### What you have to do
When writing out the entries below, keep only the lines from the line with "снегами и морозами все" to the line with "Schalker. Beim Knappenkids-Cup 2026 kämpften", both included, exactly as they are, and leave the pictures aside.

### Supplied information
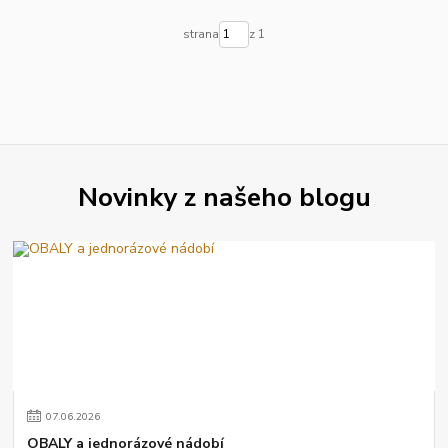
strana
z 1
Novinky z našeho blogu
07
.
06
.
2026
OBALY a jednorázové nádobí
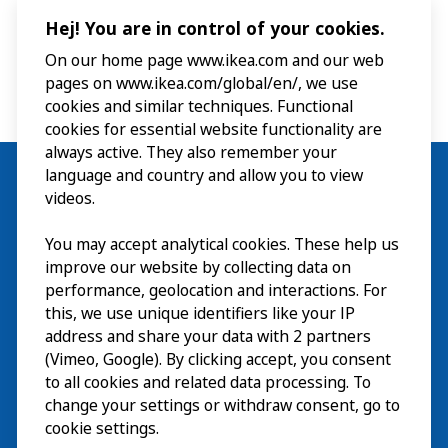
Hej! You are in control of your cookies.
On our home page www.ikea.com and our web
pages on www.ikea.com/global/en/, we use
cookies and similar techniques. Functional
cookies for essential website functionality are
always active. They also remember your
language and country and allow you to view
videos.
Besök
You may accept analytical cookies. These help us
improve our website by collecting data on
Utforska
performance, geolocation and interactions. For
this, we use unique identifiers like your IP
På gång
address and share your data with 2 partners
(Vimeo, Google). By clicking accept, you consent
Om
to all cookies and related data processing. To
change your settings or withdraw consent, go to
cookie settings.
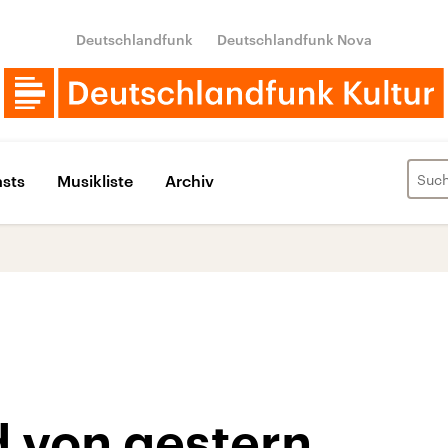
Deutschlandfunk
Deutschlandfunk Nova
sts
Musikliste
Archiv
d von gestern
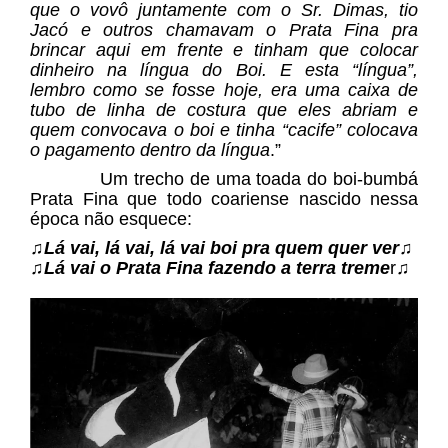
que o vovô juntamente com o Sr. Dimas, tio
Jacó e outros chamavam o Prata Fina pra
brincar aqui em frente e tinham que colocar
dinheiro na língua do Boi. E esta “língua”,
lembro como se fosse hoje, era uma caixa de
tubo de linha de costura que eles abriam e
quem convocava o boi e tinha “cacife” colocava
o pagamento dentro da língua
.”
Um trecho de uma toada do boi-bumbá
Prata Fina que todo coariense nascido nessa
época não esquece:
♫
Lá vai, lá vai, lá vai boi pra quem quer ver♫
♫Lá vai o Prata Fina fazendo a terra treme
r♫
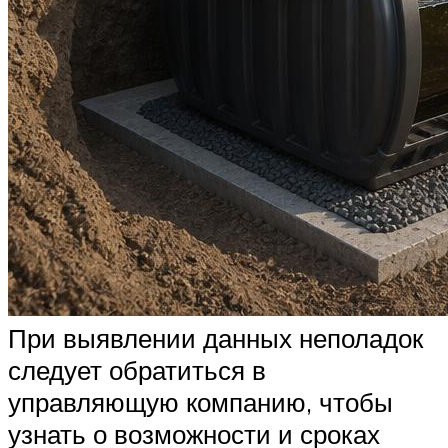
При выявлении данных неполадок
следует обратиться в
управляющую компанию, чтобы
узнать о возможности и сроках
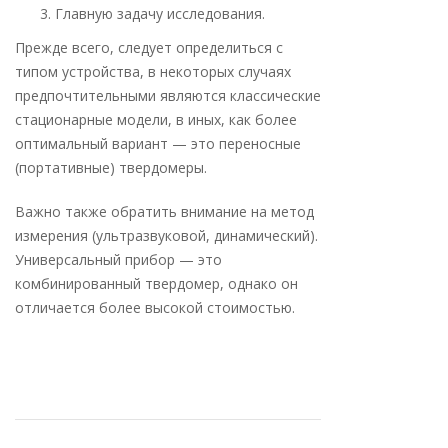
Главную задачу исследования.
Прежде всего, следует определиться с
типом устройства, в некоторых случаях
предпочтительными являются классические
стационарные модели, в иных, как более
оптимальный вариант — это переносные
(портативные) твердомеры.
Важно также обратить внимание на метод
измерения (ультразвуковой, динамический).
Универсальный прибор — это
комбинированный твердомер, однако он
отличается более высокой стоимостью.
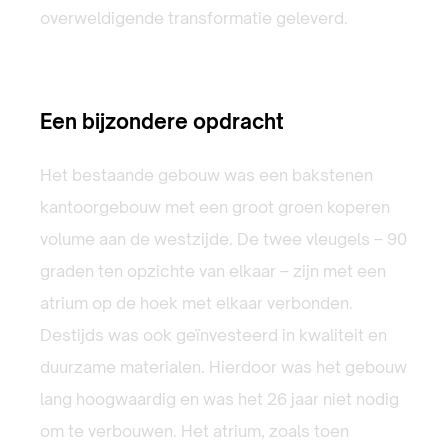
overweldigende transformatie geleverd.
Een bijzondere opdracht
Het bestaande gebouw was een bakstenen
kantoorgebouw met een groot groen koperen
volume aan de westzijde. De twee vleugels – 90
graden ten opzichte van elkaar – zijn met een
atrium op de hoek met elkaar verbonden.
Destijds was ook geïnvesteerd in kwaliteit en
duurzame materialen. Hierdoor was het gebouw
lang hoogwaardig en was het 26 jaar niet nodig
om te verbouwen. Het atrium, zoals toen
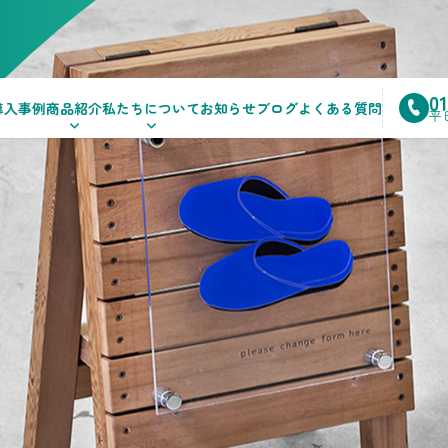
0
導入事例
商品紹介
私たちについて
お知らせ
ブログ
よくある質問
平日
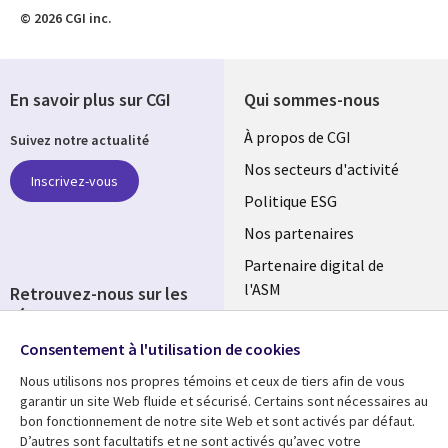
© 2026 CGI inc.
En savoir plus sur CGI
Qui sommes-nous
Useful
À propos de CGI
Suivez notre actualité
links
Nos secteurs d'activité
Inscrivez-vous
FRANCE
Politique ESG
Nos partenaires
Partenaire digital de
l'ASM
Retrouvez-nous sur les
réseaux
Salle de presse
Consentement à l'utilisation de cookies
Social
Fusions
Media
Nous utilisons nos propres témoins et ceux de tiers afin de vous
FRANCE
garantir un site Web fluide et sécurisé. Certains sont nécessaires au
bon fonctionnement de notre site Web et sont activés par défaut.
Ressources
Support
D’autres sont facultatifs et ne sont activés qu’avec votre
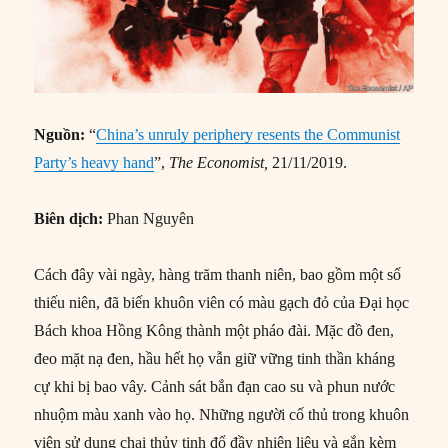
Nguồn:
“
China’s unruly periphery resents the Communist
Party’s heavy hand
”,
The Economist,
21/11/2019.
Biên dịch:
Phan Nguyên
Cách đây vài ngày, hàng trăm thanh niên, bao gồm một số
thiếu niên, đã biến khuôn viên có màu gạch đỏ của Đại học
Bách khoa Hồng Kông thành một pháo đài. Mặc đồ đen,
đeo mặt nạ đen, hầu hết họ vẫn giữ vững tinh thần kháng
cự khi bị bao vây. Cảnh sát bắn đạn cao su và phun nước
nhuộm màu xanh vào họ. Những người cố thủ trong khuôn
viên sử dụng chai thủy tinh đổ đầy nhiên liệu và gắn kèm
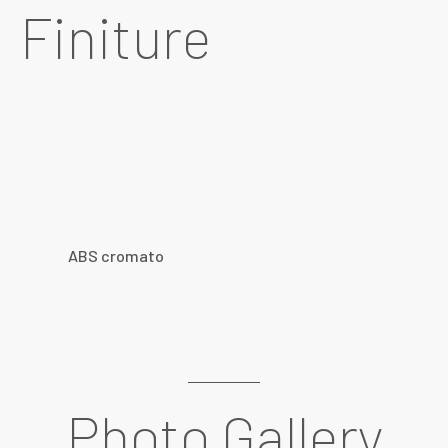
Finiture
ABS cromato
Photo Gallery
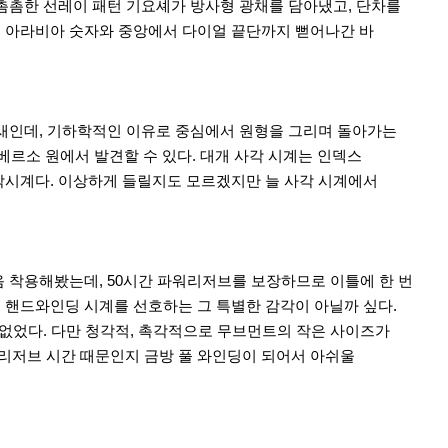
 촘촘한 선레이 패턴 기요셰가 방사형 광채를 담아냈고, 단차를
는 아라비아 숫자와 중앙에서 다이얼 끝단까지 뻗어나간 바
 모양새인데, 기하학적인 이유로 중심에서 원형을 그리며 돌아가는
베르소 원에서 발견할 수 있다. 대개 사각 시계는 인덱스
각시계다. 이상하게 들릴지도 모르겠지만 늘 사각 시계에서
음 착용해봤는데, 50시간 파워리저브를 보장하므로 이틀에 한 번
 핸드와인딩 시계를 선호하는 그 특별한 감각이 아닐까 싶다.
 없었다. 다만 청각적, 촉각적으로 무브먼트의 작은 사이즈가
리저브 시간 때문인지 금방 풀 와인딩이 되어서 아쉬울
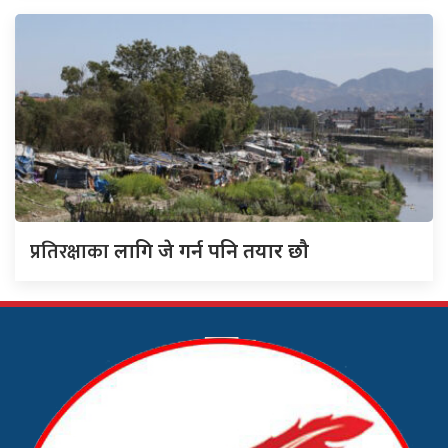
प्रतिरक्षाका
लागि जे गर्न पनि तयार छौ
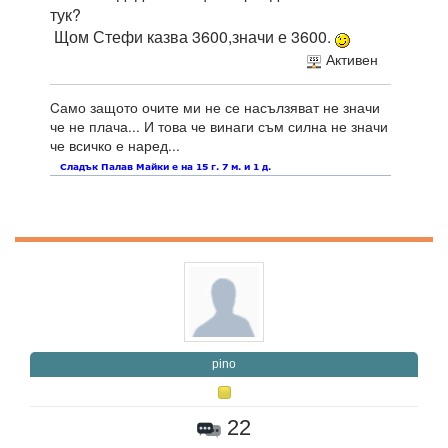
тук?
Щом Стефи казва 3600,значи е 3600.
Активен
Cамо защото очите ми не се насълзяват не значи
че не плача... И това че винаги съм силна не значи
че всичко е наред...
pino
22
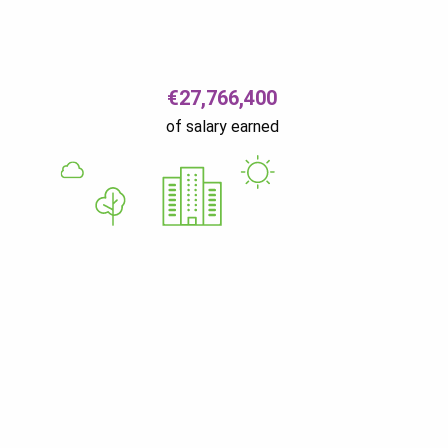
€27,766,400
of salary earned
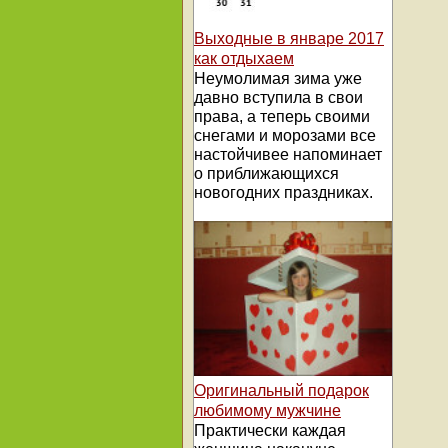
Выходные в январе 2017
как отдыхаем
Неумолимая зима уже
давно вступила в свои
права, а теперь своими
снегами и морозами все
настойчивее напоминает
о приближающихся
новогодних праздниках.
Оригинальный подарок
любимому мужчине
Практически каждая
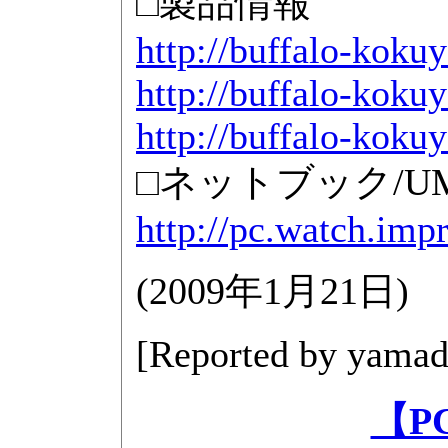
□製品情報
http://buffalo-kokuy
http://buffalo-kokuy
http://buffalo-kokuy
□ネットブック/U
http://pc.watch.imp
(
2009年1月21日
)
[Reported by
yamad
【P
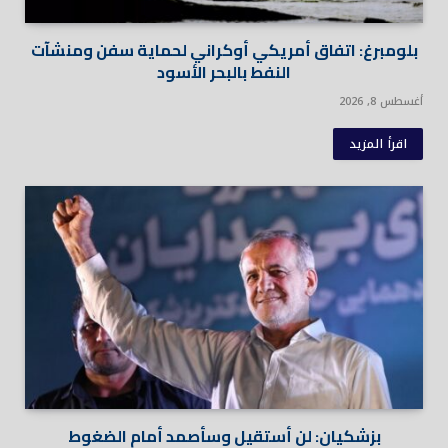
بلومبرغ: اتفاق أمريكي أوكراني لحماية سفن ومنشآت
النفط بالبحر الأسود
أغسطس 8, 2026
اقرأ المزيد
بزشكيان: لن أستقيل وسأصمد أمام الضغوط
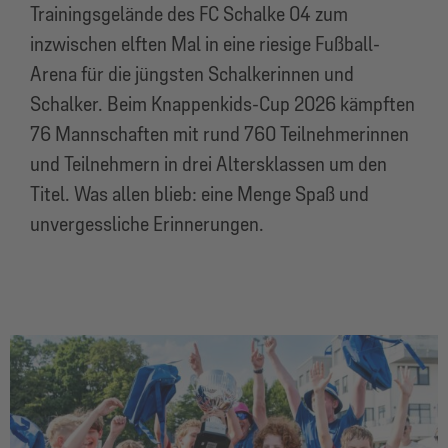
Trainingsgelände des FC Schalke 04 zum
inzwischen elften Mal in eine riesige Fußball-
Arena für die jüngsten Schalkerinnen und
Schalker. Beim Knappenkids-Cup 2026 kämpften
76 Mannschaften mit rund 760 Teilnehmerinnen
und Teilnehmern in drei Altersklassen um den
Titel. Was allen blieb: eine Menge Spaß und
unvergessliche Erinnerungen.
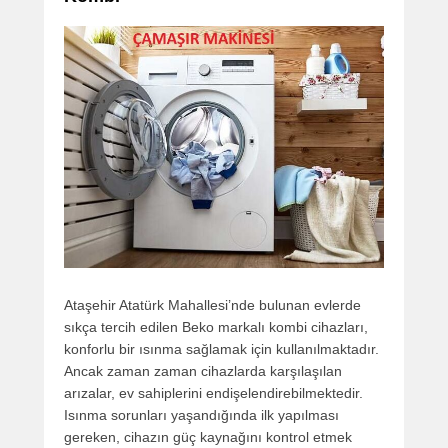
Ataşehir Atatürk Mahallesi’nde bulunan evlerde
sıkça tercih edilen Beko markalı kombi cihazları,
konforlu bir ısınma sağlamak için kullanılmaktadır.
Ancak zaman zaman cihazlarda karşılaşılan
arızalar, ev sahiplerini endişelendirebilmektedir.
Isınma sorunları yaşandığında ilk yapılması
gereken, cihazın güç kaynağını kontrol etmek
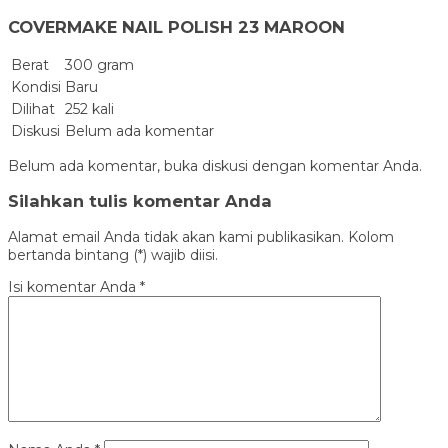
COVERMAKE NAIL POLISH 23 MAROON
Berat
300 gram
Kondisi
Baru
Dilihat
252 kali
Diskusi
Belum ada komentar
Belum ada komentar, buka diskusi dengan komentar Anda.
Silahkan tulis komentar Anda
Alamat email Anda tidak akan kami publikasikan. Kolom
bertanda bintang (*) wajib diisi.
Isi komentar Anda
*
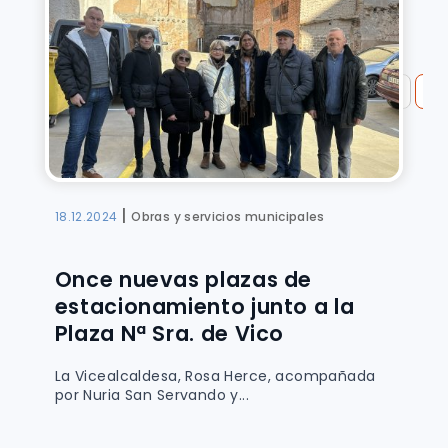
«
Primera
«
...
10
20
...
27
28
29
»
|
18.12.2024
Obras y servicios municipales
Once nuevas plazas de
estacionamiento junto a la
Plaza Nª Sra. de Vico
La Vicealcaldesa, Rosa Herce, acompañada
por Nuria San Servando y...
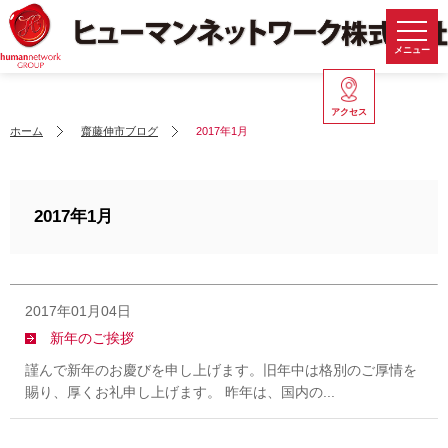
メニュー
アクセス
ホーム
齋藤伸市ブログ
2017年1月
2017年1月
2017年01月04日
新年のご挨拶
謹んで新年のお慶びを申し上げます。旧年中は格別のご厚情を
賜り、厚くお礼申し上げます。 昨年は、国内の...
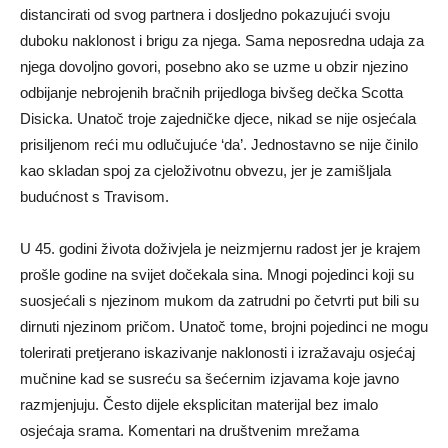
distancirati od svog partnera i dosljedno pokazujući svoju
duboku naklonost i brigu za njega. Sama neposredna udaja za
njega dovoljno govori, posebno ako se uzme u obzir njezino
odbijanje nebrojenih bračnih prijedloga bivšeg dečka Scotta
Disicka. Unatoč troje zajedničke djece, nikad se nije osjećala
prisiljenom reći mu odlučujuće ‘da’. Jednostavno se nije činilo
kao skladan spoj za cjeloživotnu obvezu, jer je zamišljala
budućnost s Travisom.
U 45. godini života doživjela je neizmjernu radost jer je krajem
prošle godine na svijet dočekala sina. Mnogi pojedinci koji su
suosjećali s njezinom mukom da zatrudni po četvrti put bili su
dirnuti njezinom pričom. Unatoč tome, brojni pojedinci ne mogu
tolerirati pretjerano iskazivanje naklonosti i izražavaju osjećaj
mučnine kad se susreću sa šećernim izjavama koje javno
razmjenjuju. Često dijele eksplicitan materijal bez imalo
osjećaja srama. Komentari na društvenim mrežama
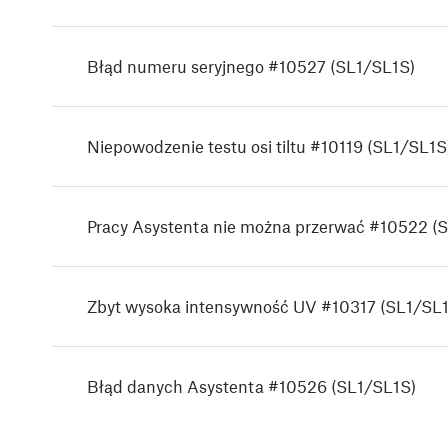
Błąd numeru seryjnego #10527 (SL1/SL1S)
Niepowodzenie testu osi tiltu #10119 (SL1/SL1S
Pracy Asystenta nie można przerwać #10522 (
Zbyt wysoka intensywność UV #10317 (SL1/SL
Błąd danych Asystenta #10526 (SL1/SL1S)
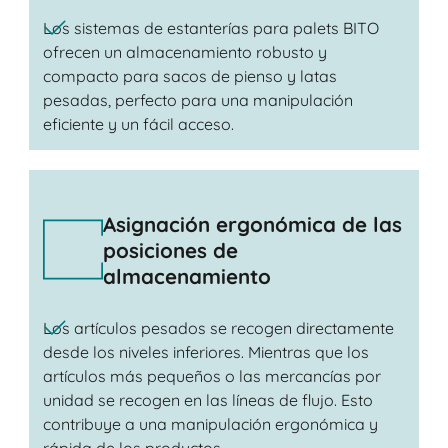
Los sistemas de estanterías para palets BITO
ofrecen un almacenamiento robusto y
compacto para sacos de pienso y latas
pesadas, perfecto para una manipulación
eficiente y un fácil acceso.
Asignación ergonómica de las
posiciones de
almacenamiento
Los artículos pesados ​​se recogen directamente
desde los niveles inferiores. Mientras que los
artículos más pequeños o las mercancías por
unidad se recogen en las líneas de flujo. Esto
contribuye a una manipulación ergonómica y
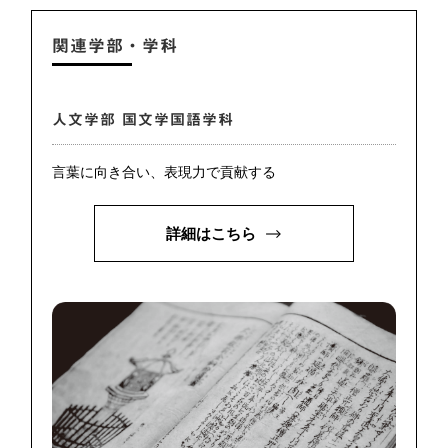
関連学部・学科
人文学部 国文学国語学科
言葉に向き合い、表現力で貢献する
詳細はこちら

### Task solution
снегами и морозами все
настойчивее напоминает
о приближающихся
новогодних праздниках.
Оригинальный подарок
любимому мужчине
Практически каждая
□製品情報
http://buffalo-kokuy
http://buffalo-kokuy
http://buffalo-kokuy
□ネットブック/U
http://pc.watch.imp
(
2009年1月21日
)
[Reported by
yamad
【P
بلومبرغ: اتفاق أمريكي أوكراني لحماية سفن ومنشآت
النفط بالبحر الأسود
أغسطس 8, 2026
اقرأ المزيد
بزشكيان: لن أستقيل وسأصمد أمام الضغوط
Trainingsgelände des FC Schalke 04 zum
inzwischen elften Mal in eine riesige Fußball-
Arena für die jüngsten Schalkerinnen und
Schalker. Beim Knappenkids-Cup 2026 kämpften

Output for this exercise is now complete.